### Stored items

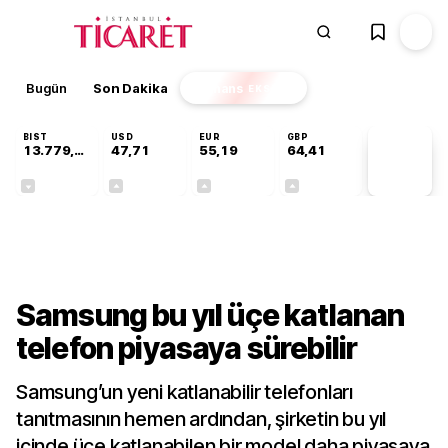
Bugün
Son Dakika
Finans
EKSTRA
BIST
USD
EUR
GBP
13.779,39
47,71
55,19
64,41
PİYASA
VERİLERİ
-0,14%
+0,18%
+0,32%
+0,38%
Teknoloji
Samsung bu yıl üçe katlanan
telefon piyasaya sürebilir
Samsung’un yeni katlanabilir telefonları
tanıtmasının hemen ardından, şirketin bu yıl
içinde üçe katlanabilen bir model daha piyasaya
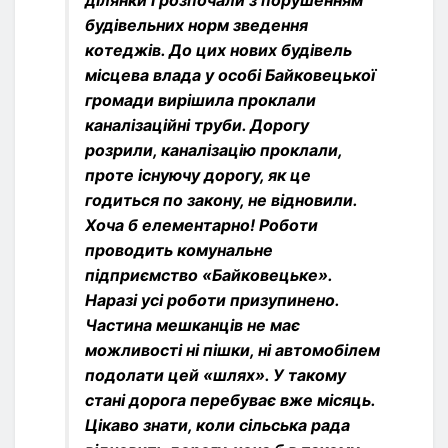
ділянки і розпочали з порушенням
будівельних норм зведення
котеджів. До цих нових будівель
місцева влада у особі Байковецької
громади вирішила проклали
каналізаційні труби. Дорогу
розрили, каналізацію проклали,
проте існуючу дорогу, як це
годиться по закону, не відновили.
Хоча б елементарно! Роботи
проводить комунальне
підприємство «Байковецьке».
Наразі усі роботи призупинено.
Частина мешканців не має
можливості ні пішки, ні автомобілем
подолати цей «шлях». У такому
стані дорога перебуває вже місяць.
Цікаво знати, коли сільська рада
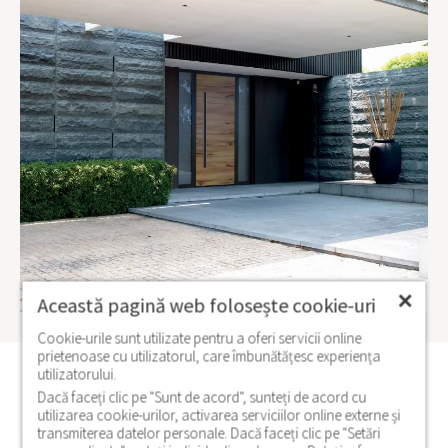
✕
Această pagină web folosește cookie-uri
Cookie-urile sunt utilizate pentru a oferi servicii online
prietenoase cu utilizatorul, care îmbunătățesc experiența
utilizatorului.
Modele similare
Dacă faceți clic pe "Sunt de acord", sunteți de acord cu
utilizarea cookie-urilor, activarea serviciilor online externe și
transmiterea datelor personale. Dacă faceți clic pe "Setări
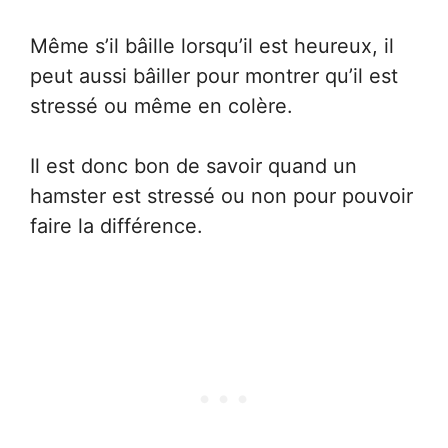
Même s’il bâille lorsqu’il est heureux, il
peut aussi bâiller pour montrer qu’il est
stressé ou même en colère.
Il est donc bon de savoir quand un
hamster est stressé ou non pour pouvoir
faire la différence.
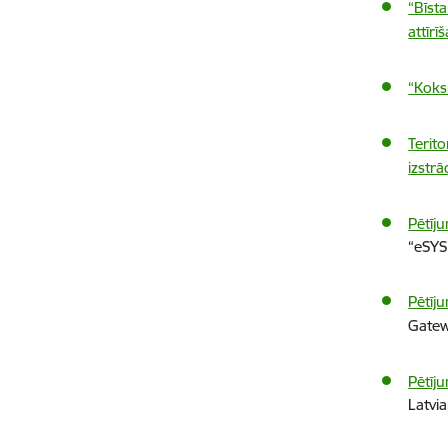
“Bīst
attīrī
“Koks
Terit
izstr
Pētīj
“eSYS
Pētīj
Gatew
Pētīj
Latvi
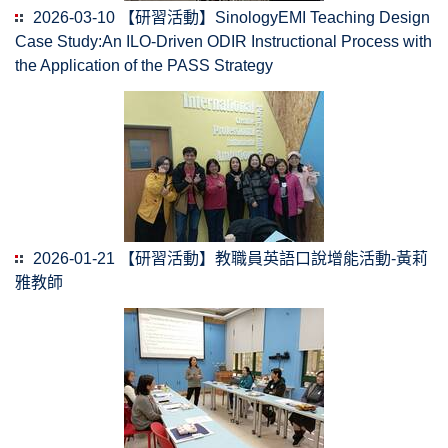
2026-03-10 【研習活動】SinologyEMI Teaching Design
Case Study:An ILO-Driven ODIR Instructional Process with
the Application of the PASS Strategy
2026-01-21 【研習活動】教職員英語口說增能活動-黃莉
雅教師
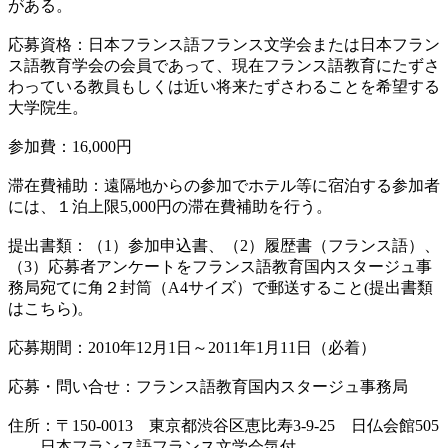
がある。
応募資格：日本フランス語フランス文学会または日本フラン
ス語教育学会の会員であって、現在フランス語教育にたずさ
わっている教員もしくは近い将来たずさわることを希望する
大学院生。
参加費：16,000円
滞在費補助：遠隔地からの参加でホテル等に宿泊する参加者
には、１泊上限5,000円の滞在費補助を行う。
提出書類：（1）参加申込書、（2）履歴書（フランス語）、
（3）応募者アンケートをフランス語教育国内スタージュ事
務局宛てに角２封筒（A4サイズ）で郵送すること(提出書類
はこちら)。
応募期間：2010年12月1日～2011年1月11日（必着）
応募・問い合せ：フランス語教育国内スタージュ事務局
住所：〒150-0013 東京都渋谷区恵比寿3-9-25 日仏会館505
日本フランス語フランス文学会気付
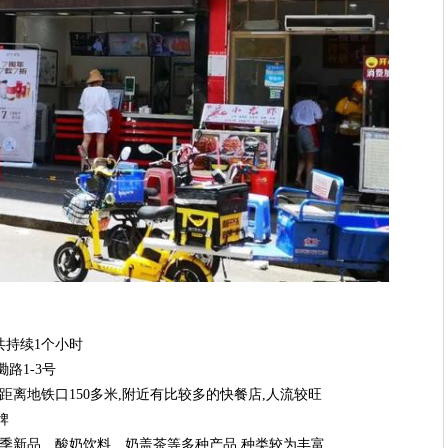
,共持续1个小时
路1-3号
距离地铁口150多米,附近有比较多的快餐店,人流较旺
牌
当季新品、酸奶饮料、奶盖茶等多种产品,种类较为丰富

### Your objective
Your answer should consist solely of the lines above from the line with "応募資格：日本フランス語フランス文学会または日本フラン" to the line with "住所：〒150-0013 東京都渋谷区恵比寿3-9-25 日仏会館505", both included, reproduced exactly.

### Answer to this task
応募資格：日本フランス語フランス文学会または日本フラン
ス語教育学会の会員であって、現在フランス語教育にたずさ
わっている教員もしくは近い将来たずさわることを希望する
大学院生。
参加費：16,000円
滞在費補助：遠隔地からの参加でホテル等に宿泊する参加者
には、１泊上限5,000円の滞在費補助を行う。
提出書類：（1）参加申込書、（2）履歴書（フランス語）、
（3）応募者アンケートをフランス語教育国内スタージュ事
務局宛てに角２封筒（A4サイズ）で郵送すること(提出書類
はこちら)。
応募期間：2010年12月1日～2011年1月11日（必着）
応募・問い合せ：フランス語教育国内スタージュ事務局
住所：〒150-0013 東京都渋谷区恵比寿3-9-25 日仏会館505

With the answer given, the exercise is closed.